[Stored entries]
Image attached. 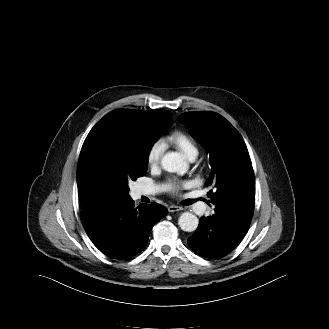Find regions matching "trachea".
Listing matches in <instances>:
<instances>
[{
  "mask_svg": "<svg viewBox=\"0 0 329 329\" xmlns=\"http://www.w3.org/2000/svg\"><path fill=\"white\" fill-rule=\"evenodd\" d=\"M193 202H195V200H190V204H192Z\"/></svg>",
  "mask_w": 329,
  "mask_h": 329,
  "instance_id": "3493384b",
  "label": "trachea"
}]
</instances>
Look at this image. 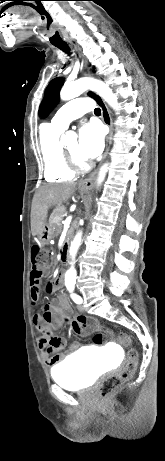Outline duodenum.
Returning <instances> with one entry per match:
<instances>
[{
	"mask_svg": "<svg viewBox=\"0 0 165 461\" xmlns=\"http://www.w3.org/2000/svg\"><path fill=\"white\" fill-rule=\"evenodd\" d=\"M65 244L67 245L68 244V240L65 241ZM64 256V260L66 259V254L63 255Z\"/></svg>",
	"mask_w": 165,
	"mask_h": 461,
	"instance_id": "1",
	"label": "duodenum"
}]
</instances>
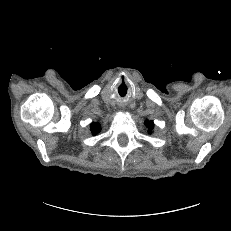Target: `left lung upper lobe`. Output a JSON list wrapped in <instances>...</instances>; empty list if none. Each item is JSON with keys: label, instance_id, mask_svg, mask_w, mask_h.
<instances>
[{"label": "left lung upper lobe", "instance_id": "5c2ea615", "mask_svg": "<svg viewBox=\"0 0 231 231\" xmlns=\"http://www.w3.org/2000/svg\"><path fill=\"white\" fill-rule=\"evenodd\" d=\"M146 127H148V133L151 134L152 129L154 128L153 121H145Z\"/></svg>", "mask_w": 231, "mask_h": 231}]
</instances>
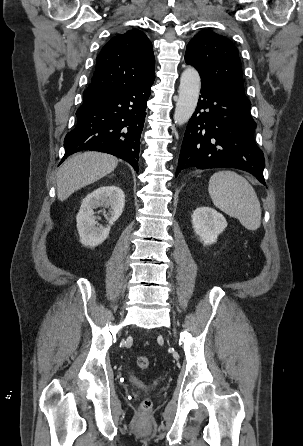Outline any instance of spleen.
Masks as SVG:
<instances>
[{"instance_id": "obj_1", "label": "spleen", "mask_w": 303, "mask_h": 446, "mask_svg": "<svg viewBox=\"0 0 303 446\" xmlns=\"http://www.w3.org/2000/svg\"><path fill=\"white\" fill-rule=\"evenodd\" d=\"M208 191L216 207L237 218L248 230H257L261 224V207L250 183L234 171L214 173Z\"/></svg>"}]
</instances>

> What is needed
Could you reproduce exactly, and only, the lines from the one containing "mask_svg, mask_w, mask_h." through the end of the records above, both included, while leaving out the pictures?

> Answer below
Target: `left lung upper lobe`. Output a JSON list wrapped in <instances>...</instances>; empty list if none. Each item is JSON with keys: label, instance_id, mask_svg, mask_w, mask_h.
<instances>
[{"label": "left lung upper lobe", "instance_id": "5c2ea615", "mask_svg": "<svg viewBox=\"0 0 231 231\" xmlns=\"http://www.w3.org/2000/svg\"><path fill=\"white\" fill-rule=\"evenodd\" d=\"M146 127H148V133L151 134L152 129L154 128L153 121H145Z\"/></svg>", "mask_w": 231, "mask_h": 231}]
</instances>
Outline any instance of spleen.
Masks as SVG:
<instances>
[{"instance_id": "obj_1", "label": "spleen", "mask_w": 303, "mask_h": 446, "mask_svg": "<svg viewBox=\"0 0 303 446\" xmlns=\"http://www.w3.org/2000/svg\"><path fill=\"white\" fill-rule=\"evenodd\" d=\"M208 191L216 207L237 218L248 230H257L261 224V207L250 183L234 171L214 173Z\"/></svg>"}]
</instances>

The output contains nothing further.